The Week in Reviews, Op. 248: Joshua Bell; Rachel Barton Pine; cellist Matthew Linaman
In an effort to promote the coverage of live violin performance, Violinist.com each week presents links to reviews of notable concerts and recitals around the world.
Joshua Bell performed Bruch's Violin Concerto No. 1 with the St. Louis Symphony Orchestra.
- St. Louis Post-Dispatch: "Assured and confident, his singing sound carried over the orchestra with ease in a brilliant performance."
Rachel Barton Pine performed Paganini Violin Concerto No. 1 with the Princeton Symphony Orchestra.
- Town Topics: "Barton Pine flawlessly executed Paganini’s technical demands, including left-handed pizzicato and demanding double stops, but easily conveyed the lyrical and lilting bel canto aria solo line of the second movement."
Cellist Matthew Linaman premiered Richard Marriott's Ghost Ship Concerto with the Oakland Symphony, in memory of victims of the 2016 "Ghost Ship" fire.
- San Francisco Classical Voice: "The cello solo was played with spirited intensity by the accomplished young performer Matthew Linaman, who teaches at San Francisco Conservatory....Sometimes uplifting, sometimes jaunty, sometimes elegiac, it seemed both to delve into the tragedy and to pull away from it, reverting to a romanticized lyricism.

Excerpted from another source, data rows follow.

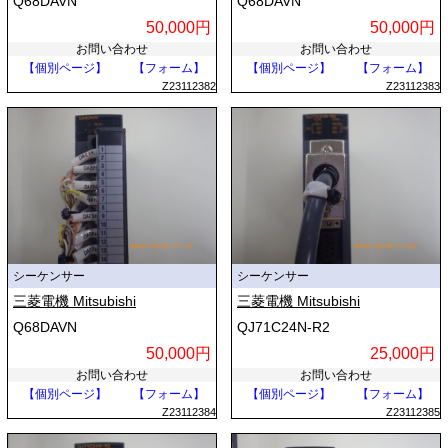
Q68DAVN
Q68DAVN
50,000円
50,000円
お問い合わせ
お問い合わせ
【個別ページ】
【フォーム】
【個別ページ】
【フォーム】
Z23112382
Z23112383
シーケンサー
シーケンサー
三菱電機 Mitsubishi
三菱電機 Mitsubishi
Q68DAVN
QJ71C24N-R2
50,000円
25,000円
お問い合わせ
お問い合わせ
【個別ページ】
【フォーム】
【個別ページ】
【フォーム】
Z23112384
Z23112385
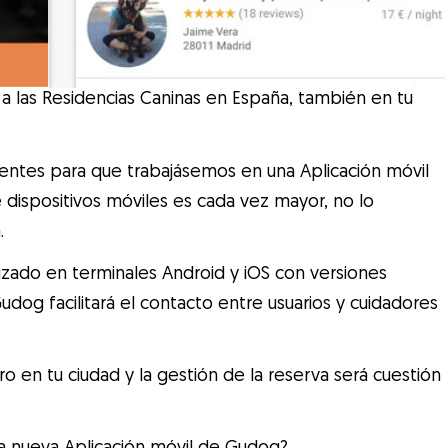
va a las Residencias Caninas en España, también en tu
lientes para que trabajásemos en una Aplicación móvil
 dispositivos móviles es cada vez mayor, no lo
.
zado en terminales Android y iOS con versiones
udog facilitará el contacto entre usuarios y cuidadores
o en tu ciudad y la gestión de la reserva será cuestión
 la nueva Aplicación móvil de Gudog?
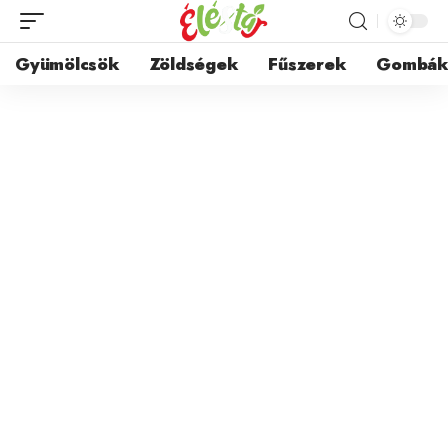
Gyümölcsök
Zöldségek
Fűszerek
Gombá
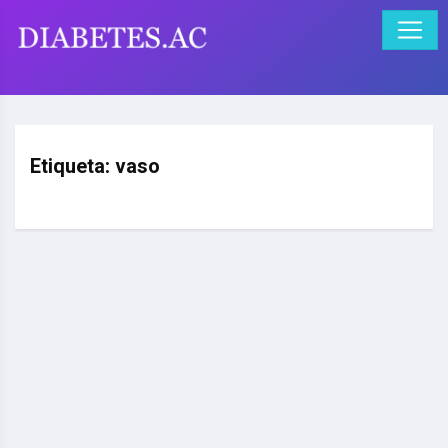
Etiqueta:
vaso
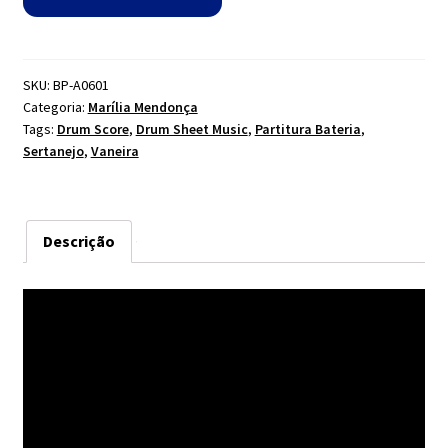
Cupido
é
Gari
-
SKU:
BP-A0601
Categoria:
Marília Mendonça
Marília
Tags:
Drum Score
,
Drum Sheet Music
,
Partitura Bateria
,
Mendonça
Sertanejo
,
Vaneira
quantidade
Descrição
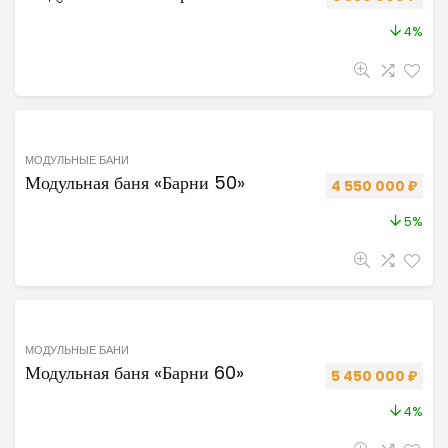
4%
МОДУЛЬНЫЕ БАНИ
Модульная баня «Барни 50»
Первоначальная 
Теку
4 550 000
₽
5%
МОДУЛЬНЫЕ БАНИ
Модульная баня «Барни 60»
Первоначальная 
Теку
5 450 000
₽
4%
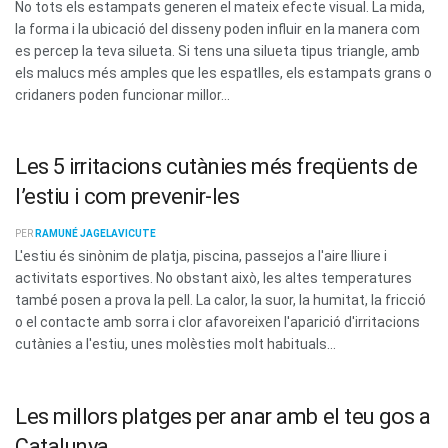
No tots els estampats generen el mateix efecte visual. La mida,
la forma i la ubicació del disseny poden influir en la manera com
es percep la teva silueta. Si tens una silueta tipus triangle, amb
els malucs més amples que les espatlles, els estampats grans o
cridaners poden funcionar millor...
Les 5 irritacions cutànies més freqüents de
l’estiu i com prevenir-les
PER
RAMUNÉ JAGELAVICUTE
L'estiu és sinònim de platja, piscina, passejos a l'aire lliure i
activitats esportives. No obstant això, les altes temperatures
també posen a prova la pell. La calor, la suor, la humitat, la fricció
o el contacte amb sorra i clor afavoreixen l'aparició d'irritacions
cutànies a l'estiu, unes molèsties molt habituals...
Les millors platges per anar amb el teu gos a
Catalunya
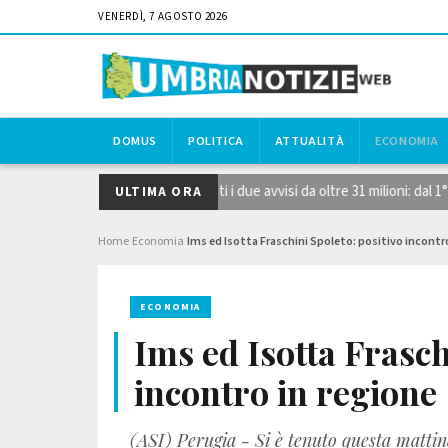
VENERDÌ, 7 AGOSTO 2026
DOMUS
POLITICA
ATTUALITÀ
ECONOMIA
ie strategiche STEP, pubblicati i due avvisi da oltre 31 milioni: dal 1°
ULTIMA ORA
Home
Economia
Ims ed Isotta Fraschini Spoleto: positivo incontr
›
›
ECONOMIA
Ims ed Isotta Frasch
incontro in regione
(ASI) Perugia - Si è tenuto questa mattin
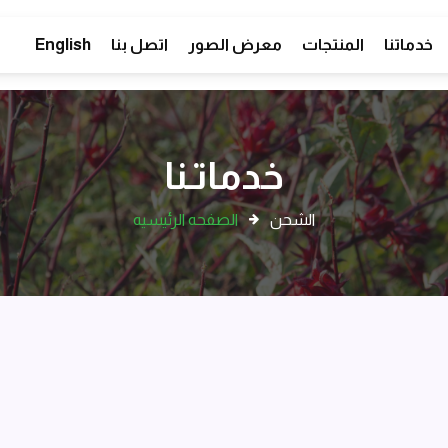
خدماتنا
المنتجات
معرض الصور
اتصل بنا
English
خدماتـنا
الشحن
الصفحه الرئيسيه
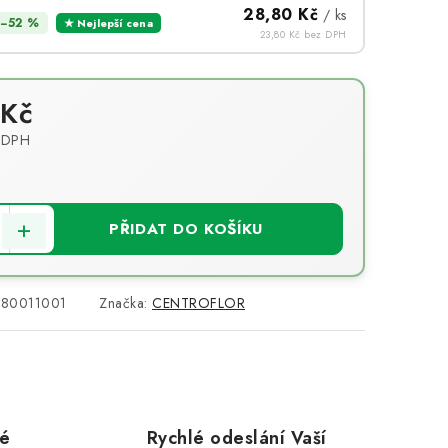
28,80 Kč
/ ks
−52 %
★ Nejlepší cena
23,80 Kč bez DPH
 Kč
 DPH
PŘIDAT DO KOŠÍKU
80011001
Značka:
CENTROFLOR
vé
Rychlé odeslání Vaší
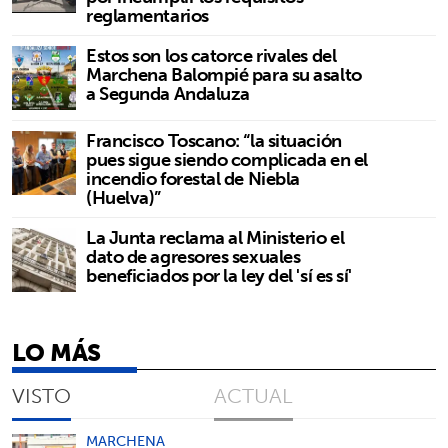
reglamentarios
Estos son los catorce rivales del
Marchena Balompié para su asalto
a Segunda Andaluza
Francisco Toscano: “la situación
pues sigue siendo complicada en el
incendio forestal de Niebla
(Huelva)”
La Junta reclama al Ministerio el
dato de agresores sexuales
beneficiados por la ley del 'sí es sí'
LO MÁS
VISTO
ACTUAL
MARCHENA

The solo cello itself seemed overladen with dramatic roles — among them, passion, terror, anger, and sorrow."
Carolin Widdman performed Mendelssohn’s Violin Concerto in E Minor with the London Philharmonic Orchestra.
- UckfieldNews.com: "The German violinist gave a truly memorable performance of her countryman Felix Mendelssohn’s outstanding Violin Concerto in E Minor and then added Ralph Vaughan Williams’ quintessentially English The Lark Ascending for good measure."
Ning Feng performed Prokofiev’s Violin Concerto No.2 with the West Australian Symphony Orchestra.
- The West Australian: "Conductor Karina Canellakis was both intense and expansive as the piece unfolded, moving from grand gesture to micro management with effortless grace. Ning Feng was equally agile, switching seamlessly from pizzicato to sonorous bowing to frenzied fiddling."